Пластинку я купила скорее из любопытства. Но как только большой черный диск начал крутиться, подобно штурвалу корабля в руках умелого капитана, как только раздались первые аккорды, вся прежняя эстрадная музыка, под которую я любила нежно грезить о чем-то или о ком-то, расхаживая по комнате или лежа на диване, раскололась, как дешевая ваза, и навсегда ушла из моей жизни, словно ее осколки смел ураган. Стремительный, упругий ритм пулеметной очередью любви косил любые границы, любые запоры и стены и поднимался прямо к звездам. А с ним, вырвавшись наружу, поднималась моя неспокойная душа.
Это были песни о Дружбе, Любви и Родине, о капитанах и летчиках, геологах и разведчиках, альпинистах и рвущихся за флажки волках. О племени Канатоходцев, которое я считала самым настоящим – единственно настоящим и единственно стоящим.
А все остальное – плохое и мещанское, что так хлестко бичевал этот человек, задыхающийся, когда был ниже гор, становилось неважным, поскольку человек этот был абсолютно несоизмерим с мещанством.
Ему я поверила сразу. И поверила, что все будет хорошо, раз он такой есть. Точнее, был. Но это не важно – самые лучшие уходят раньше других, но при этом оставляют за собой такой светлый след, что мы можем потом жить и дышать просто в этом очерченном ими пространстве.
Я купила все пластинки Высоцкого, выпущенные фирмой «Мелодия», – кроме большого диска, их оказалось всего три: две с разными песнями и одна гибкая, голубая, с песней «Кони привередливые». И я перечитала все, что нашла о нем в журналах.

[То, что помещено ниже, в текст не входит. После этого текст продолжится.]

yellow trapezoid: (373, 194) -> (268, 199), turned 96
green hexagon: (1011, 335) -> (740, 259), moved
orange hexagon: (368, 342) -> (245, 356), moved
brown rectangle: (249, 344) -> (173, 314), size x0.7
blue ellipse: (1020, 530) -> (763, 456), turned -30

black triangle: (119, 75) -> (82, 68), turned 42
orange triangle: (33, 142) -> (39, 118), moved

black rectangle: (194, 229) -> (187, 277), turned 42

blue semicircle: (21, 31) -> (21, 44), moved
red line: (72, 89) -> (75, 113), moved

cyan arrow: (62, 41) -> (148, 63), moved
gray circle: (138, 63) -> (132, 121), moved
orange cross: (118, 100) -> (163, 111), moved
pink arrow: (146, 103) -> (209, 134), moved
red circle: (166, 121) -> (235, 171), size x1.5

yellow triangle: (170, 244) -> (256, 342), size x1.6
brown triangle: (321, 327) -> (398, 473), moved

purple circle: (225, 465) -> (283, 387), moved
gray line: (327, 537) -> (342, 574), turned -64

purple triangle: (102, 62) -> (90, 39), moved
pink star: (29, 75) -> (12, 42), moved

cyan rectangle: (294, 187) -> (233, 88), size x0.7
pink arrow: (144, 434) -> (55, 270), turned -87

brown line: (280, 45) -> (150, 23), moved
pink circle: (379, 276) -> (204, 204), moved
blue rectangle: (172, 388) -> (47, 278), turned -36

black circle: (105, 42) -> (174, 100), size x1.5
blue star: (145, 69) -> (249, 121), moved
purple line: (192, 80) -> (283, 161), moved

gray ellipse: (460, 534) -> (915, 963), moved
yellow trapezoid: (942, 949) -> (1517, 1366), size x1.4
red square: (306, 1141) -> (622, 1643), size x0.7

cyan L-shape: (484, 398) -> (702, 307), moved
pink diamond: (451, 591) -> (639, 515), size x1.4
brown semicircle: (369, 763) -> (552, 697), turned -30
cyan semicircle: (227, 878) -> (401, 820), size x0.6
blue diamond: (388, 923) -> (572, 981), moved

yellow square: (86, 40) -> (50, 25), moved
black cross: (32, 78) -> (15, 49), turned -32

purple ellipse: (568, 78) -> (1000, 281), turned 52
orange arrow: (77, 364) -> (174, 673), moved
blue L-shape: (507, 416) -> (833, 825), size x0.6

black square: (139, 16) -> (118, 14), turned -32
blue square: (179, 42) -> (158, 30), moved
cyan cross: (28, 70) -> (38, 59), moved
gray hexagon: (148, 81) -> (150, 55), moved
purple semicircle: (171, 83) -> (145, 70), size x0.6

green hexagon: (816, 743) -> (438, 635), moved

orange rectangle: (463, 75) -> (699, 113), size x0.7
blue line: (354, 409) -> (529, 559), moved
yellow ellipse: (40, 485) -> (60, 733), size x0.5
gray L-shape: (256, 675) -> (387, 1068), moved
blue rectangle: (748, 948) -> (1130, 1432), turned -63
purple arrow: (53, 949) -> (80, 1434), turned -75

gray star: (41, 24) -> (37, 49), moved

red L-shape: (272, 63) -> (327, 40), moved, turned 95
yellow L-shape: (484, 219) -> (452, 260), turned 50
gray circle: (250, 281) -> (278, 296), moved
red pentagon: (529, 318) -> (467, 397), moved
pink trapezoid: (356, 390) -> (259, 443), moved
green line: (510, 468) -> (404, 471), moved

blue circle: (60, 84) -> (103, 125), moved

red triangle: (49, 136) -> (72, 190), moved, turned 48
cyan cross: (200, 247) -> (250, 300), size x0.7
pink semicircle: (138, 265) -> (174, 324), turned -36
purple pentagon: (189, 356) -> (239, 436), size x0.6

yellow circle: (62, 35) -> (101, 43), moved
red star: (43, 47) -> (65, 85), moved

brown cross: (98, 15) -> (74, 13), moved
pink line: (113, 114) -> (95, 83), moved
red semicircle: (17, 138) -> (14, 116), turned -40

Образ Высоцкого эмоционально так захватил меня, что по нему, как по эталону личности, я потом многие годы выверяла на степень подлинности любое событие.
Тогда же я завела тетрадь, куда записывала тексты песен и стихов, которые встречала в еще скудных тогда журнальных публикациях. Никто еще не считал Высоцкого великим артистом или большим поэтом – в печати были запрещены дифирамбы опальному Гамлету. Но я, не подозревавшая о его конфронтации с властью – о самой возможности конфронтации с ней у меня у меня и мыслей не возникало, поскольку я не сомневалась в святости тех, кто наверху, – и не понимавшая, не улавливавшая из-за этого второго дна в песнях, тем не менее была внутренне уверена, что пройдет время, и общество высоко оценит талант Мастера, и тогда имя его тоже войдет в число непреходящих ценностей.
В общем, в первые несколько месяцев пластинки Высоцкого не сходили у меня с проигрывателя. Пока отец, терпеливо дремлющий под это дело в соседней комнате, не сказал однажды в нешуточном ворчливом испуге:
– Этот пьяный голос… Он мне даже приснился!.. А нельзя ли сделать потише? Или, может, что-нибудь другое поставить? Вот Валюша есть Толкунова… Может, ее?
Валюшу я, при всем уважительном к ней отношении, ставить не стала.
Но мысль отца поняла – Высоцкий в его присутствии больше не звучал.
А в школе все оставалось по-старому. Я, как и прежде, не вписывалась в коллектив своего класса, да, собственно, и не старалась вписаться. От школьных уроков и особенно перемен оставалось только чувство собственной беспомощности и досады на себя. Тут я была закрыта и бездейственна – на грани с безразличием. Одноклассники с их жизнью были для меня как в тумане и казались какими-то плоскими, лишенными жизни фигурками. С ними было и неинтересно, и сложно. Все, что они говорили и делали, казалось мне слишком скучным, слишком будничным, однозначным, хоть некоторые из них и были внешне и по части слов вполне себе яркими личностями.